WHAT TO PRODUCE. Skip the images and restate every line of the records exactly.

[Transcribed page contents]
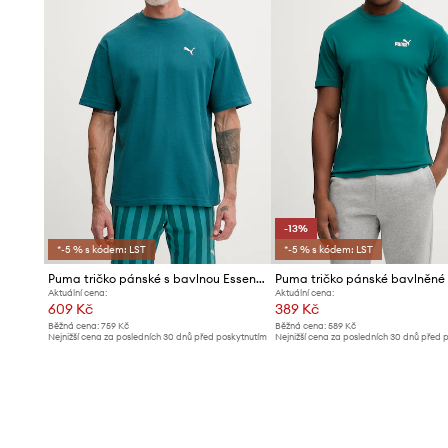
-13%
*-5 % s kódem: LST
*-5 % s kódem: LST
Puma tričko pánské s bavlnou Essential elevated
Aktuální cena:
Aktuální cena:
609 Kč
389 Kč
Běžná cena:
759 Kč
Běžná cena:
589 Kč
Nejnižší cena za posledních 30 dnů před poskytnutím
Nejnižší cena za posledních 30 dnů před 
slevy:
649 Kč
slevy:
449 Kč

ANSWER SECTION.
-13%
*-5 % s kódem: LST
*-5 % s kódem: LST
Puma tričko pánské s bavlnou Essential elevated
Aktuální cena:
Aktuální cena:
609 Kč
389 Kč
Běžná cena:
759 Kč
Běžná cena:
589 Kč
Nejnižší cena za posledních 30 dnů před poskytnutím
Nejnižší cena za posledních 30 dnů před 
slevy:
649 Kč
slevy:
449 Kč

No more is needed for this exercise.